PHP Regex使用','除了','内引号和双引号来爆炸字符串

PHP Regex使用','除了','内引号和双引号来爆炸字符串

问题描述:

How to do explode except using ',' but not inside quote and double quote?

This is the string i want to explode:

`ot_request_id` int(11) NOT NULL,`ot_hours` int(11) NOT NULL,`ot_timelog_id` int(11) NOT NULL,`ot_user_id` int(11) NOT NULL,`ot_filing_date` datetime NOT NULL,`ot_approveby_id` int(11) NOT NULL,`final_approved` int(11) NOT NULL DEFAULT '0' , `ot_token` varchar(100) DEFAULT 'Your, name, here' NOT NULL,`startTime` datetime NOT NULL,`endTime` datetime NOT NULL

I want the output to become

`ot_request_id` int(11) NOT NULL `ot_request_id` int(11) NOT NULL,
`ot_hours` int(11) NOT NULL ,
`ot_timelog_id` int(11) NOT NULL,
`ot_user_id` int(11) NOT NULL,
`ot_filing_date` datetime NOT NULL,
`ot_approveby_id` int(11) NOT NULL,
`final_approved` int(11) NOT NULL DEFAULT '0' ,
`ot_token` varchar(100) DEFAULT 'Your, name, here' NOT NULL,
`startTime` datetime NOT NULL,
`endTime` datetime NOT NULL

here is my code:

$array = explode(",",$str);// change to Regex
foreach($array as $m){
    echo "<br>$m";
}

Use this regex:

(?<=,)(?=(?:(?:[^`'"]*[`'"]){2})*[^`'"]*$)

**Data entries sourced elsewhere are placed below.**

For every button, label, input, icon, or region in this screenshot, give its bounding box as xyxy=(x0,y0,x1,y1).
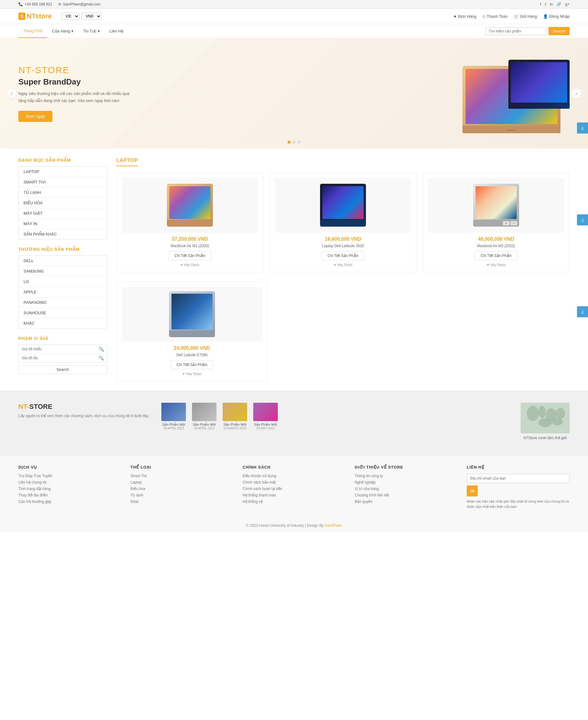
brand-khac[interactable]: KHÁC xyxy=(19,318,107,328)
nav-home[interactable]: Trang Chủ xyxy=(18,24,47,38)
svg-point-5 xyxy=(539,418,552,427)
product-wishlist-3[interactable]: Yêu Thích xyxy=(428,263,564,267)
language-select[interactable]: VIE xyxy=(62,13,79,20)
footer-service-1[interactable]: Trợ Giúp Trực Tuyến xyxy=(18,474,121,478)
orders-label: Đơn Hàng xyxy=(458,14,476,19)
search-input[interactable] xyxy=(485,27,547,35)
cart-link[interactable]: 🛒 Giỏ Hàng xyxy=(514,14,537,19)
footer-policy-4[interactable]: Hệ thống thanh toán xyxy=(243,493,345,497)
brand-sunhouse[interactable]: SUNHOUSE xyxy=(19,308,107,318)
product-wishlist-4[interactable]: Yêu Thích xyxy=(122,372,262,376)
product-name-2: Laptop Dell Latitude 3520 xyxy=(275,244,411,248)
search-button[interactable]: Search xyxy=(548,27,570,35)
social-twitter[interactable]: t xyxy=(545,2,546,6)
phone-icon: 📞 xyxy=(18,2,23,6)
footer-cat-2[interactable]: Laptop xyxy=(130,480,233,485)
logo[interactable]: S NTstore xyxy=(18,12,52,20)
footer-recent-1: Sản Phẩm Mới 26 APRIL 2023 xyxy=(161,403,186,430)
subscribe-icon: ✉ xyxy=(470,488,475,494)
social-pinterest[interactable]: 🔗 xyxy=(556,2,561,6)
category-laptop[interactable]: LAPTOP xyxy=(19,167,107,177)
footer-recent-label-1: Sản Phẩm Mới xyxy=(161,423,186,427)
price-search-button[interactable]: Search xyxy=(18,365,107,374)
hero-dot-1[interactable] xyxy=(288,141,291,144)
footer-service-2[interactable]: Liên hệ chúng tôi xyxy=(18,480,121,485)
footer-policy-5[interactable]: Hệ thống vệ xyxy=(243,500,345,504)
hero-prev-arrow[interactable]: ‹ xyxy=(6,88,17,99)
price-max-input[interactable] xyxy=(22,356,99,360)
product-detail-btn-1[interactable]: Chi Tiết Sản Phẩm xyxy=(168,251,211,260)
sidebar-brands: THƯƠNG HIỆU SẢN PHẨM DELL SAMSUNG LG APP… xyxy=(18,247,107,329)
login-link[interactable]: 👤 Đăng Nhập xyxy=(543,14,570,19)
product-detail-btn-4[interactable]: Chi Tiết Sản Phẩm xyxy=(171,360,213,369)
footer-cat-1[interactable]: Smart Tivi xyxy=(130,474,233,478)
footer-about-1[interactable]: Thông tin công ty xyxy=(355,474,458,478)
product-wishlist-1[interactable]: Yêu Thích xyxy=(122,263,258,267)
nav-news[interactable]: Tin Tức ▾ xyxy=(78,24,105,38)
product-wishlist-2[interactable]: Yêu Thích xyxy=(275,263,411,267)
header-nav-right: ★ Đơn Hàng ◇ Thanh Toán 🛒 Giỏ Hàng 👤 Đăn… xyxy=(453,14,570,19)
payment-link[interactable]: ◇ Thanh Toán xyxy=(482,14,507,19)
footer-service-4[interactable]: Thay đổi địa điểm xyxy=(18,493,121,497)
currency-select[interactable]: VND xyxy=(82,13,101,20)
footer-about-5[interactable]: Bản quyền xyxy=(355,500,458,504)
category-smart-tivi[interactable]: SMART TIVI xyxy=(19,177,107,187)
copyright-designer-link[interactable]: SamPham xyxy=(324,523,342,528)
brand-lg[interactable]: LG xyxy=(19,277,107,287)
footer-policy-3[interactable]: Chính sách hoàn lại tiền xyxy=(243,487,345,491)
social-facebook[interactable]: f xyxy=(540,2,542,6)
logo-store: store xyxy=(35,12,52,20)
social-links: f t in 🔗 g+ xyxy=(540,2,570,6)
footer-email-input[interactable] xyxy=(467,474,570,483)
footer-cat-5[interactable]: Khác xyxy=(130,500,233,504)
product-image-2 xyxy=(275,177,411,233)
float-icon-2: 💧 xyxy=(580,217,585,223)
product-image-3: M A xyxy=(428,177,564,233)
hero-cta-button[interactable]: Xem ngay xyxy=(18,111,52,122)
brand-dell[interactable]: DELL xyxy=(19,256,107,266)
product-grid: 37,200,000 VND MacBook Air M1 (2020) Chi… xyxy=(117,172,570,272)
footer-recent-label-2: Sản Phẩm Mới xyxy=(192,423,216,427)
nav-search: Search xyxy=(485,27,570,35)
price-inputs: 🔍 🔍 xyxy=(18,344,107,363)
footer-service-5[interactable]: Câu hỏi thường gặp xyxy=(18,500,121,504)
footer-about-3[interactable]: Vị trí cửa hàng xyxy=(355,487,458,491)
footer-cat-3[interactable]: Điều hòa xyxy=(130,487,233,491)
float-button-2[interactable]: 💧 xyxy=(577,214,588,226)
footer-service-3[interactable]: Tình trạng đặt hàng xyxy=(18,487,121,491)
category-may-giat[interactable]: MÁY GIẶT xyxy=(19,208,107,219)
float-button-1[interactable]: 💧 xyxy=(577,123,588,133)
product-detail-btn-3[interactable]: Chi Tiết Sản Phẩm xyxy=(475,251,517,260)
footer-policy-2[interactable]: Chính sách bảo mật xyxy=(243,480,345,485)
category-khac[interactable]: SẢN PHẨM KHÁC xyxy=(19,229,107,239)
category-tu-lanh[interactable]: TỦ LẠNH xyxy=(19,187,107,198)
product-name-4: Dell Laitude E7390 xyxy=(122,353,262,357)
price-title: PHẠM VI GIÁ xyxy=(18,336,107,341)
footer-cat-4[interactable]: Tủ lạnh xyxy=(130,493,233,497)
hero-next-arrow[interactable]: › xyxy=(571,88,582,99)
product-detail-btn-2[interactable]: Chi Tiết Sản Phẩm xyxy=(321,251,364,260)
orders-link[interactable]: ★ Đơn Hàng xyxy=(453,14,476,19)
social-linkedin[interactable]: in xyxy=(550,2,553,6)
footer-about-4[interactable]: Chương trình liên kết xyxy=(355,493,458,497)
category-dieu-hoa[interactable]: ĐIỀU HÒA xyxy=(19,198,107,208)
brand-panasonic[interactable]: PANASONIC xyxy=(19,297,107,308)
brand-samsung[interactable]: SAMSUNG xyxy=(19,266,107,277)
footer-logo-store: STORE xyxy=(29,403,52,410)
price-max-search-icon: 🔍 xyxy=(99,356,104,360)
category-may-in[interactable]: MÁY IN xyxy=(19,219,107,229)
nav-shop[interactable]: Cửa Hàng ▾ xyxy=(47,24,78,38)
hero-dot-2[interactable] xyxy=(292,141,296,144)
nav-contact[interactable]: Liên Hệ xyxy=(105,24,129,38)
product-row-2: 24,000,000 VND Dell Laitude E7390 Chi Ti… xyxy=(117,281,267,381)
footer-recent-3: Sản Phẩm Mới 12 MARCH 2023 xyxy=(223,403,247,430)
hero-dot-3[interactable] xyxy=(297,141,300,144)
social-google[interactable]: g+ xyxy=(565,2,570,6)
footer-subscribe-button[interactable]: ✉ xyxy=(467,485,478,496)
price-min-input[interactable] xyxy=(22,347,99,351)
float-button-3[interactable]: 💧 xyxy=(577,306,588,317)
brand-apple[interactable]: APPLE xyxy=(19,287,107,297)
footer-policy-1[interactable]: Điều khoản sử dụng xyxy=(243,474,345,478)
footer-about-2[interactable]: Nghề nghiệp xyxy=(355,480,458,485)
product-card-4: 24,000,000 VND Dell Laitude E7390 Chi Ti… xyxy=(117,281,267,381)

It covers ' " and ` as quote

Regex demo

Sample Source ( run here )

$re = '/(?<=,)(?=(?:(?:[^`\'"]*[`\'"]){2})*[^`\'"]*$)/m';

$str = '`ot_request_id` int(11) NOT NULL `ot_request_id` int(11) NOT NULL,`ot_hours` int(11) NOT NULL,`ot_timelog_id` int(11) NOT NULL,`ot_user_id` int(11) NOT NULL,`ot_filing_date` datetime NOT NULL,`ot_approveby_id` int(11) NOT NULL,`final_approved` int(11) NOT NULL DEFAULT \'0\' ,
`ot_token` varchar(100) DEFAULT \'Your, name, here\' NOT NULL,`startTime` datetime NOT NULL,`endTime` datetime NOT NULL';


$keywords = preg_split($re,$str);
print_r($keywords);

It will output:

Array ( [0] => `ot_request_id` int(11) NOT NULL `ot_request_id` int(11) NOT NULL, [1] => `ot_hours` int(11) NOT NULL, [2] => `ot_timelog_id` int(11) NOT NULL, [3] => `ot_user_id` int(11) NOT NULL, [4] => `ot_filing_date` datetime NOT NULL, [5] => `ot_approveby_id` int(11) NOT NULL, [6] => `final_approved` int(11) NOT NULL DEFAULT '0' , [7] => `ot_token` varchar(100) DEFAULT 'Your, name, here' NOT NULL, [8] => `startTime` datetime NOT NULL, [9] => `endTime` datetime NOT NULL )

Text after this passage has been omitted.